Quel che invece rileva è che il quesito non presenta profili di costituzionalità: trattandosi di una riduzione dell’imposta ordinaria a scopo incentivante non può venire in considerazione l’art. 53 Cost., rispetto al quale l’agevolazione costituisce anzi una deroga, come tale da interpretare restrittivamente (cfr. tra numerose altre Cass. n. 11787 del 2010, n. 5394 del 2010 e n. 6523 del 2009).

Infine, la norma di cui all’art. 37 bis, comma 8, – secondo cui le norme antielusive non trovano applicazione quando il contribuente dimostra che non vi è stata elusione – non è conferente, posto che – come già si è osservato – quella che viene qui in considerazione non è la norma di cui all’art. 3, comma 2, ma la norma di cui all’art. 1, comma 5, che nella parte in cui determina una decorrenza della riduzione diversa da quella del corrispondente incremento non appare essere una norma antielusiva contro i conferimenti a cascata.

Comunque la norma invocata riguarda le disposizioni di carattere formale e non quelle di carattere sostanziale.

Il ricorso deve essere pertanto accolto e la sentenza impugnata deve essere cassata in relazione al motivo accolto, sulla base del seguente principio di diritto: “In tema di dual income tax la disciplina prevista dal D.Lgs. n. 466 del 1997, deve essere interpretata nel senso che nel caso di conferimenti in denaro effettuati, successivamente alla chiusura dell’esercizio del 1996, a favore di soggetti controllati, la base dit della conferente deve essere ridotta di un pari importo a partire dall’inizio dell’esercizio in cui tali conferimenti sono stati disposti, con la conseguenza che l’incremento patrimoniale che la conferente può utilizzare per beneficiare dell’aliquota Irpef agevolata (c.d. base dit) deve essere sempre ridotto dell’intero ammontare dei conferimenti in danaro che la società abbia effettuato nell’anno di imposta ad una propria controllata, senza tenere conto del momento in cui il versamento è stato eseguito e perciò senza ragguagliare l’importo del versamento, in ragione annuale, a tale momento”.

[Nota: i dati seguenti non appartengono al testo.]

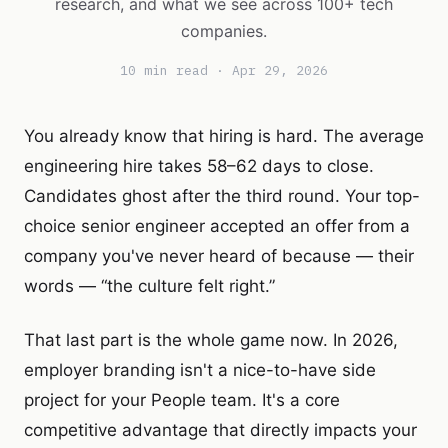
research, and what we see across 100+ tech
companies.
10 min read · Apr 29, 2026
You already know that hiring is hard. The average
engineering hire takes 58–62 days to close.
Candidates ghost after the third round. Your top-
choice senior engineer accepted an offer from a
company you've never heard of because — their
words — “the culture felt right.”
That last part is the whole game now. In 2026,
employer branding isn't a nice-to-have side
project for your People team. It's a core
competitive advantage that directly impacts your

In ordine alla possibilità di decidere in questa sede la controversia nel merito, occorre rilevare che, a differenza di quanto esposto nella memoria depositata dalla resistente ai sensi dell’art. 378 c.p.c., non risultano motivi d’appello non esaminati dalla C.T.R. perchè ritenuti assorbiti. Tutti i motivi d’appello esposti nella sentenza della C.T.R., pur riguardando “plurimi difetti motivazionali” della sentenza di primo grado (come affermato nella memoria della controricorrente) riguardano infatti sempre e soltanto, sotto diversi profili argomentativi, l’interpretazione della disciplina del D.Lgs. n. 466 del 1997, in relazione alle modalità di calcolo della base dit della società conferente, questione sulla quale i giudici d’appello hanno pronunciato. E’ inoltre in ogni caso da aggiungere che, nell’ipotesi in cui venga denunciato un vizio di motivazione della sentenza di primo grado, il giudice d’appello non pronuncia sentenza rescindente, ma decide della questione controversa, sostituendo la motivazione censurata. Non essendo pertanto necessari ulteriori accertamenti in fatto, la causa può essere decisa col rigetto del ricorso introduttivo. In assenza di precedenti giurisprudenziali di legittimità specifici in materia, si dispone la compensazione delle spese dell’intero processo.

P.Q.M.

accoglie il ricorso, cassa la sentenza impugnata e decidendo nel merito rigetta il ricorso introduttivo. Compensa le spese dell’intero processo.

Così deciso in Roma, il 11 gennaio 2011.